Glaxo Chief Executive Officer Andrew Witty has said allegations by China’s government that company employees bribed hospitals, doctors and officials drove sales to some competitors with similar products. The company has conducted a review of its operations in other emerging markets and implemented additional anti-bribery controls and measures in higher-risk countries, Chief Financial Officer Simon Dingemans said in an interview last month.
This year, the company will focus on rebuilding its business in China and promoting new products, Dingemans said.

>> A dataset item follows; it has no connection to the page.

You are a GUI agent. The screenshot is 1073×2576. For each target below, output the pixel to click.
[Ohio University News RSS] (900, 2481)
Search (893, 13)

Successful product introductions will help offset growing pressures on Advair, which accounts for more than 25 percent of the company’s pharmaceutical and vaccine sales. In the U.S., Express Scripts Holding Co., the country’s biggest pharmacy- benefits manager, excluded Advair from its list of medicines covered by insurance companies that went into effect last month, in favor of cheaper alternatives made by AstraZeneca Plc and Merck & Co.

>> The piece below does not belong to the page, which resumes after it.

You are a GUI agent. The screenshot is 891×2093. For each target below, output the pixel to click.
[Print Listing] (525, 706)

Express Scripts’ exclusion of Advair may cut the drug’s sales by about 170 million pounds this year, Barclays Plc analysts said in a note to investors yesterday. Advair sales were 5.27 billion pounds last year, with about half of that revenue coming from the U.S.
Generic competition for Advair is also looming. The U.S. Food and Drug Administration in September proposed a simpler route for rivals seeking to copy the drug. The patent on the delivery device for the medicine expires in 2016. A generic version of Advair from Novartis AG and partner Vectura Plc has already been approved in Germany and Denmark.
Glaxo is also divesting older products with low growth prospects. The company last year sold the Lucozade and Ribena drink brands to Suntory Beverage & Food Ltd. for 1.35 billion pounds as well as some injectable blood-clot treatments to Aspen Pharmacare Holdings Ltd. for 700 million pounds.